El dinero, en fin, puede que levante el dique suficiente a la carrera suicida de los independentistas catalanes que no ha conseguido construir ni la política, en un fracaso histórico de los partidos; ni la Justicia, ¿hasta qué punto se han dejado llevar por aquellos en algunas de sus decisiones?; ni las fuerzas del orden, a las que se encomendó poco menos que arrojar gasolina en un incendio en marcha; ni siquiera el Rey Felipe VI, a quien Puigdemont se atrevió a dar réplica.

Los independentistas habían ganado hasta el momento la calle, el pasado domingo de manera destacada; ahí están sus concentraciones, las imágenes de cientos de personas haciendo cola esperando para votar y la humillación a la que sometieron a los guardias civiles en las horas posteriores al desalojarles de sus hoteles. El domingo ganaron también la opinión pública internacional. Pero los partidarios de la independencia de Cataluña no han podido con los despachos de mullidas alfombras de las grandes empresas y entidades financieras, que han comenzado a saltar del vehículo antes de caer por el precipicio.

En los años noventa, Extremadura Unida promovió, con cierto éxito entre la sociedad extremeña, el boicot a los productos catalanes. A ciertas marcas de agua mineral, por ejemplo. Más tarde ha venido el rechazo al cava catalán. Pero estos movimientos, con ser adversos para las empresas afincadas en Cataluña, han supuesto en el pasado una anécdota en su cuenta de resultados. Es más, cuando este verano, por citar un ejemplo reciente, Liberbank (Caja Extremadura) sufrió un ataque especulativo que puso su futuro en entredicho, no fueron pocos los clientes extremeños que se acercaron a CaixaBank, una entidad sólida, poniendo otra vez en evidencia que patria, grande o chica, y dinero no van de la mano cuando hay obstáculos.

Pero ahora el problema es de verdad para las empresas catalanas, no solo por verse fuera de España, donde tienen su principal negocio, sino del marco protector de la Unión Europea.

Lo que ocurre es que llegados a este punto, surgen muchas dudas. ¿De verdad que estos grandes empresarios y señores de las finanzas, bien relacionados y en el secreto de muchas cosas de Estado, no esperaban que se podía llegar al borde de la declaración unilateral de independencia?, ¿pensaron que todo era un farol?

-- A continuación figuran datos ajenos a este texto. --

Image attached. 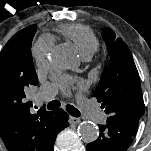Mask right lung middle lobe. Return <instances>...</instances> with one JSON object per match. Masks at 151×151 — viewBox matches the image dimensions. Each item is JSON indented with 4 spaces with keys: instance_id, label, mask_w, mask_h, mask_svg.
<instances>
[{
    "instance_id": "1",
    "label": "right lung middle lobe",
    "mask_w": 151,
    "mask_h": 151,
    "mask_svg": "<svg viewBox=\"0 0 151 151\" xmlns=\"http://www.w3.org/2000/svg\"><path fill=\"white\" fill-rule=\"evenodd\" d=\"M36 30V25L28 26L7 42L0 54V77L22 85L36 74L31 56V42Z\"/></svg>"
}]
</instances>
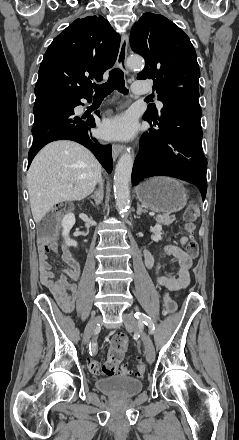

Y sobre todo: ¿Por qué no saltaron antes de ese tren suicida?, es decir, ¿por qué no advirtieron a los promotores del referéndum y a la Generalitat de su intención de marcharse de Cataluña en el caso de que tuvieran que decidir? Porque si lo hubieran hecho, manifestándose además de una forma clara y contundente, a lo mejor la situación no habría llegado al punto en el que nos encontramos y, sin duda, habría ayudado a muchos ciudadanos de Cataluña, embaucados por el cuento de la lechera que los independentistas han ido construyendo con mentiras, como que seguirían dentro de la Unión Europea o que el futuro sin el resto de España iba a ser mucho más próspero, les habría permitido, digo, hacerse una idea más real y cabal de lo que realmente se estaban jugando con el sí.

¿Por qué no dejaron claras sus intenciones, sin ambigüedades ni equidistancias? Si una parte tan influyente del tejido catalán hubiera expuesto sus planes y anticipado los movimientos en el caso de una posible independencia, la euforia independentista se habría reducido.

Puede que lanzados a la carrera, ni siquiera estos movimientos frenen a Puigdemont, Junqueras y la CUP, pero al menos en las últimas horas la economía ha vuelto a poner sobre la mesa la cruda realidad en un proceso que tiene mucho de surrealista. Las empresas ya pueden marcharse sin mucho trámite, porque, cuando se quiere, por cierto, los textos legales se cambian y deprisa.